Millions of American students are now exposed to anti-racist curricula that encourages skepticism and cynicism, if not outright enmity toward our country and its founders. They are taught to interpret all events in our nation’s history through the lens of racism, sexism, bigotry, and the manifold “phobias” (e.g. xenophobia, transphobia) supposedly endemic in American culture. Children are told the history of the United States is one defined not by generations of men and women who sacrificed and suffered for the sake of a more perfect union, but by evil white men who sought to perpetuate white supremacy for their personal aggrandizement.
A Generation Taught to Despise Authority
In other words, an entire generation of American youth is actively being inculcated not in civic virtue, but radical activism, if not outright Marxism. They have been encouraged to not only question authority, but despise it. Who can be trusted? Certainly not George Washington or Honest Abe, who, students are told, were racist bigots responsible for terrible evils against black and indigenous people. And if the men who built this country and its great institutions are worthy not of emulation but censure, then why should students bother respecting the teachers or principals who represent this supposedly systemically racist regime?
It should come as no surprise then that we are witnessing an increase in social degeneracy and a decrease in intellectual acumen among American youth. A teacher at my local public elementary school not long after the end of this recent school year related how misbehaving students, rather than being punished, are now given time to “cool down” by going to play outside or in the gym. Teachers, he added, are terrified to discipline minority children and risk accusations of racism from the kids and their parents. He too has decided to retire.
Of course, the left for many years has pursued education policies that discouraged discipline and promoted an activist, anti-authority mindset, as Max Eden’s research has well shown. But lockdowns and the political fervor that followed George Floyd’s May 2020 death dramatically accelerated this process, as The Federalist reported, not only for the United States, but globally. Moreover, it was liberal politicians with the support of many educators and school administrators who suppressed resistance to lockdowns, and aggressively tried to assert primacy over parents when it came to the needs of children.
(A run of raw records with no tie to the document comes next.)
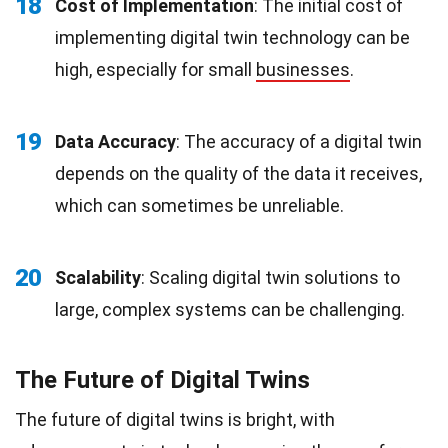
18
Cost of Implementation
: The initial cost of
implementing digital twin technology can be
high, especially for small
businesses
.
19
Data Accuracy
: The accuracy of a digital twin
depends on the quality of the data it receives,
which can sometimes be unreliable.
20
Scalability
: Scaling digital twin solutions to
large, complex systems can be challenging.
The Future of Digital Twins
The future of digital twins is bright, with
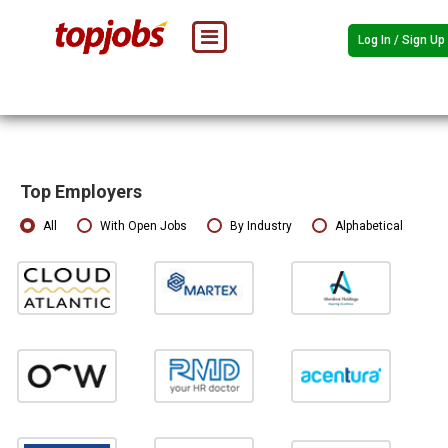
Log In / Sign Up
Top Employers
All
With Open Jobs
By Industry
Alphabetical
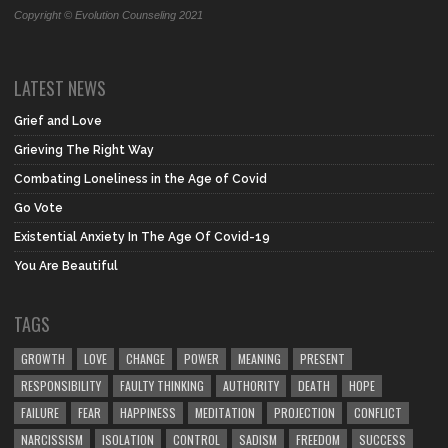
Copyright © Evolution Counseling 2021
LATEST NEWS
Grief and Love
Grieving The Right Way
Combating Loneliness in the Age of Covid
Go Vote
Existential Anxiety In The Age Of Covid-19
You Are Beautiful
TAGS
GROWTH
LOVE
CHANGE
POWER
MEANING
PRESENT
RESPONSIBILITY
FAULTY THINKING
AUTHORITY
DEATH
HOPE
FAILURE
FEAR
HAPPINESS
MEDITATION
PROJECTION
CONFLICT
NARCISSISM
ISOLATION
CONTROL
SADISM
FREEDOM
SUCCESS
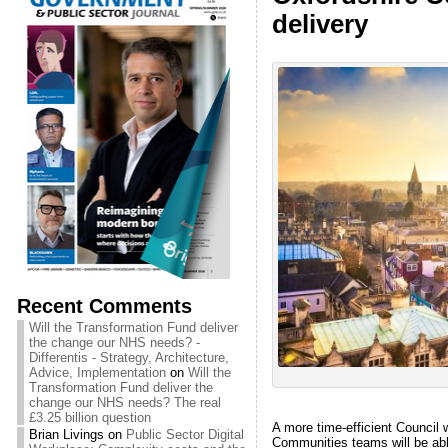
delivery
Recent Comments
Will the Transformation Fund deliver
the change our NHS needs? -
Differentis - Strategy, Architecture,
Advice, Implementation
on
Will the
Transformation Fund deliver the
change our NHS needs? The real
£3.25 billion question
A more time-efficient Council 
Brian Livings
on
Public Sector Digital
Communities teams will be abl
Let there be no doubt: It is the corrosive effects of lockdowns and the anti-racism education regime that best explain a generation of American students who oscillate between laziness and violent activism. Kids lost out on more than a year, and sometimes multiple years, of essential socialization and time in the classroom. When they were “educated,” they were exhorted to challenge authority and spit on the political, cultural, and economic inheritance bequeathed to them by their forebears. Moreover, the more students witnessed school authorities abdicate their responsibility, the more their activist, anti-authority mentality was reinforced.
There should be little surprise then if they become the most intellectually and emotionally impoverished generation in our country’s history. The consequences of this will be felt for decades. Those responsible for these disastrous decisions need to be held accountable. Elections this year offer us one way to do exactly that.